The Herschel ATLAS

The first data set from Herschel-ATLAS has been released to the astronomical community. This represents the largest public release of Herschel data so far and will be a powerful data-set for studies of galaxy evolution.  H-ATLAS have released images of a region of sky more than 60 times the area of the full moon (16 square degrees) containing more than 6000 galaxies, some of them seen at a time when the Universe was only 1/4 its present age.

The ATLAS image compared with the size of the Full Moon as seen from Earth, and with the sizes of similar images from the Hubble Space Telescope (the Hubble Deep Field) and the SCUBA instrument on the James Clerk Maxwell Telescope in Hawaii. Click to enlarge.

The data released today were taken as part of the Science Demonstration Phase (SDP) of the Herschel mission in late 2009.  The H-ATLAS SDP data have so far provided exciting results in many areas of astronomy ranging from local galaxies to distant active galaxies to nearby debris disks forming planets around stars. The power of H-ATLAS is its wide-area coverage which means we can pick up extremely rare objects as well as see many more normal galaxies closer to home. The quality and scale of the data have been staggering and have led already to more than 20 papers on just this small patch of sky, which is only 1/30th of the final H-ATLAS area. The team are excited about what they will find next.

“The H-ATLAS SDP data-set surpassed all our wildest expectations, to have such a large impact with only 3% of the survey data is simply unprecedented” said Dr Steve Maddox who has been heavily involved in the data reduction and source extraction. Professor Rob Ivison added, “The speed at which we were able to analyse data from a brand new telescope and release it to the public is a testament to the hard work and thorough preparations of the Herschel Instrument and Control teams as well as the H-ATLAS data reduction team.”

Dr Edo Ibar helped create the maps from the PACS instrument, said, “Even with the great data from the Herschel Observatory, it’s still a difficult process to get from the raw data taken by the telescope to the beautiful maps we have today.  There were some glitches which meant that the standard way of doing things was removing some of our galaxies and we had to recover them. ” He added, “Every galaxy counts!”

“Herschel’s instruments have an incredible build quality” said Dr Simon Dye, . “They have survived a gruelling launch and a long journey to the telescope’s observing point at 1.5 million kilometres away from Earth, and yet, the quality of data they are returning is as good as the quality measured in the lab. I feel privileged to be given the opportunity to work with this dataset.”

To put things in some context, the deepest image of the sky previously undertaken at submillimetre wavelengths was of an area 600 times smaller than the H-ATLAS science demonstration field. This was the SCUBA Hubble Deep field image and took 51 hours. The H-ATLAS image took Herschel only 16 hours and is only 1/30th of the final survey region.

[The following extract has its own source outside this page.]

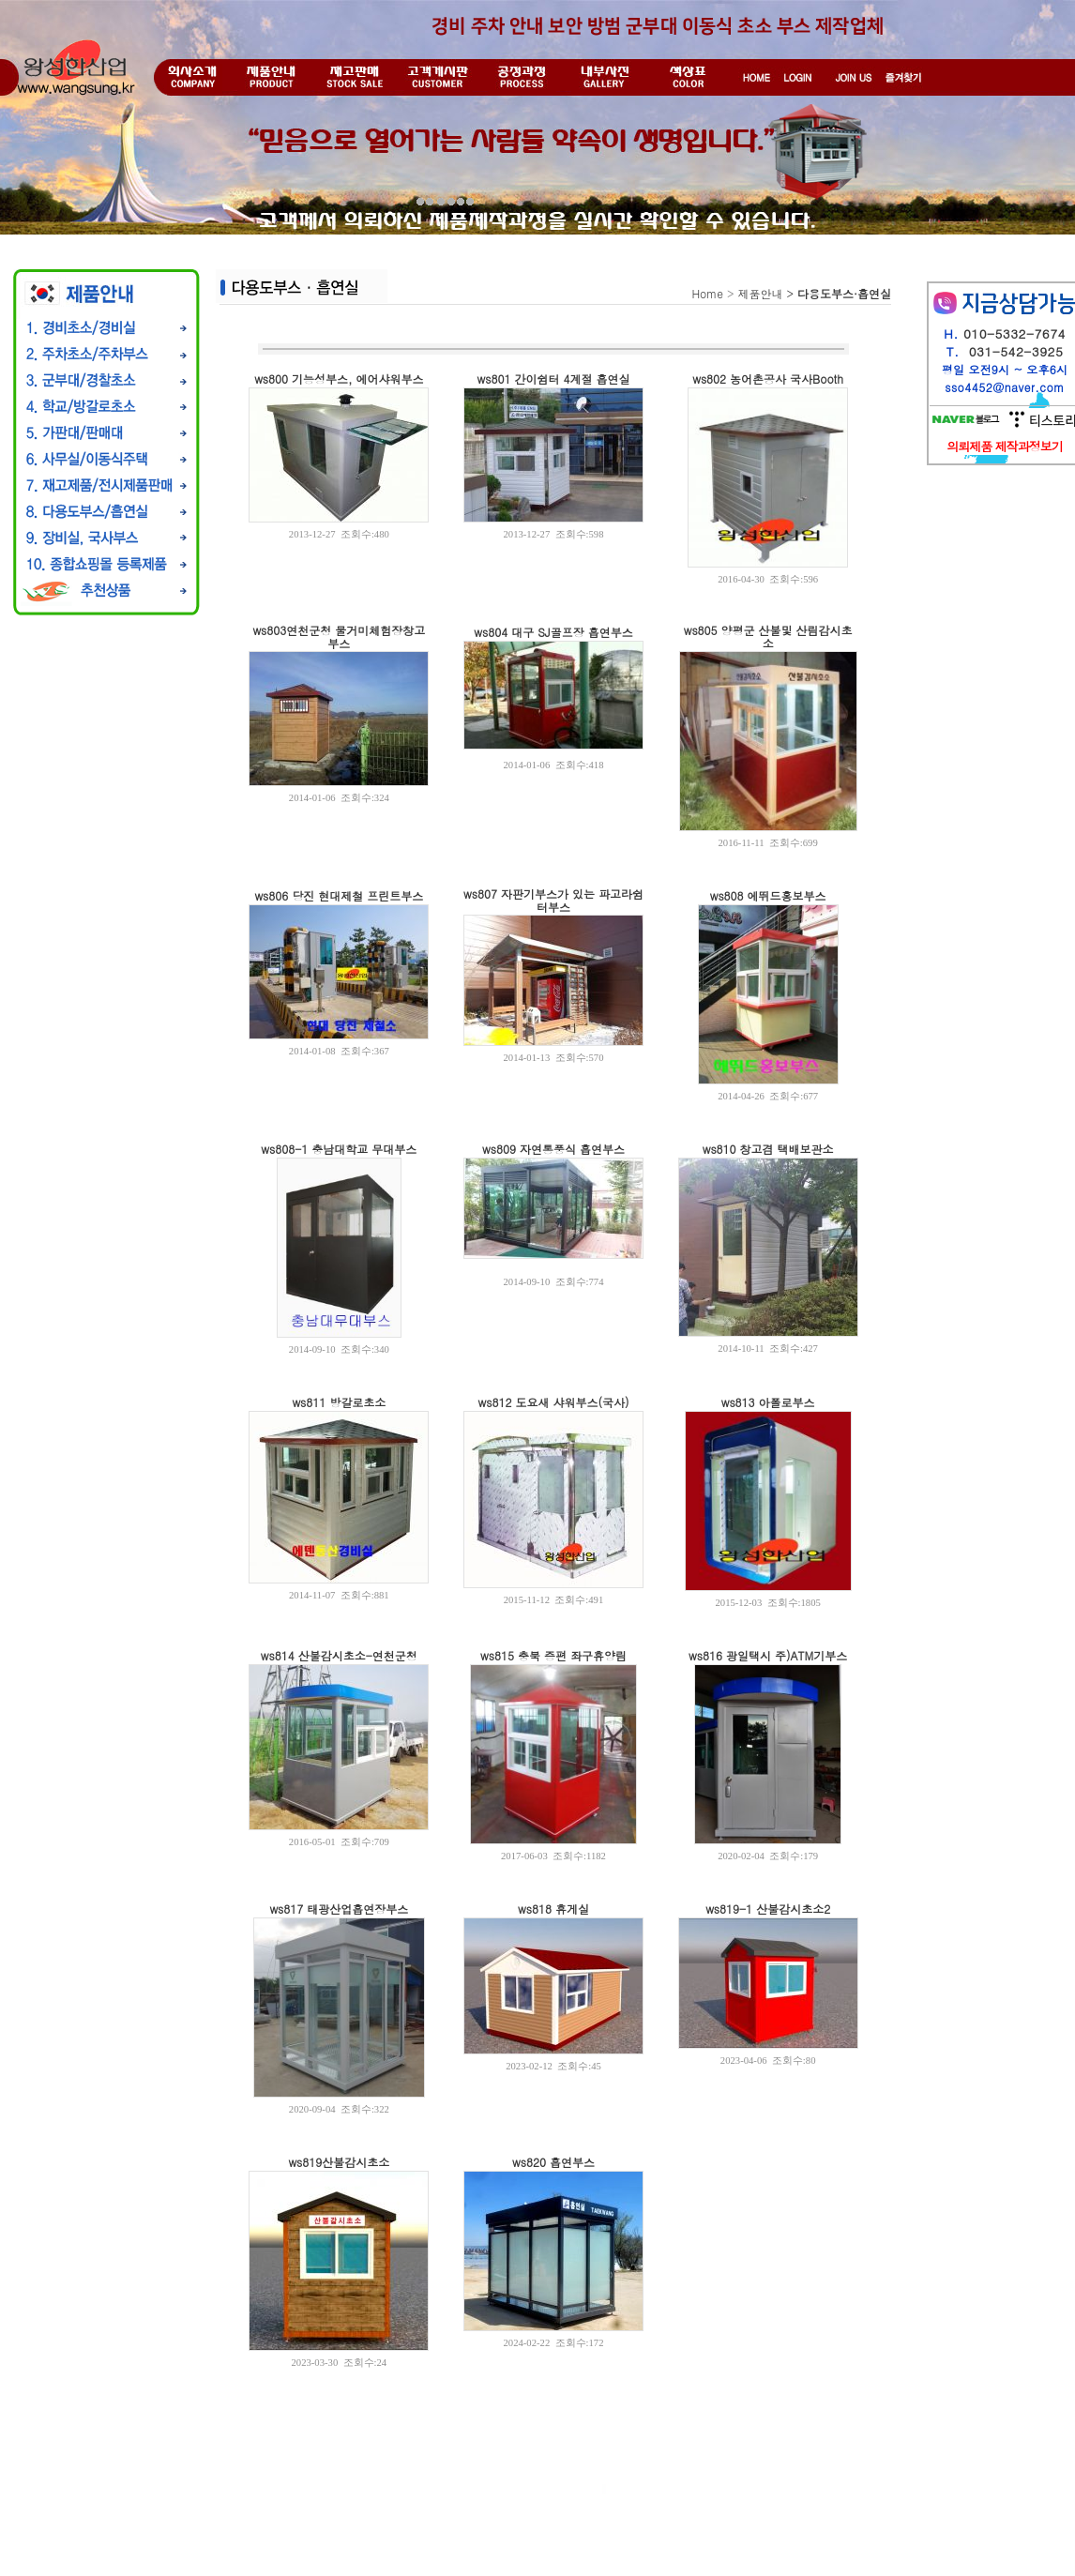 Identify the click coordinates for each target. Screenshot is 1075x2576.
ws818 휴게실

“We hope that now astronomers who are not directly involved in H-ATLAS will dive into this data-set and exploit the wealth of science which is bursting to be done with it” said Dr Loretta Dunne (one of the PIs of the survey).

The dataset can be accessed from www.h-atlas.org.

The SPIRE maps for the SDP release were made at Cardiff University and the PACS maps were made by a team of institutes across the world, led by the Astronomy Technology Centre, Edinburgh. The catalogues and optical associations were produced by the University of Nottingham.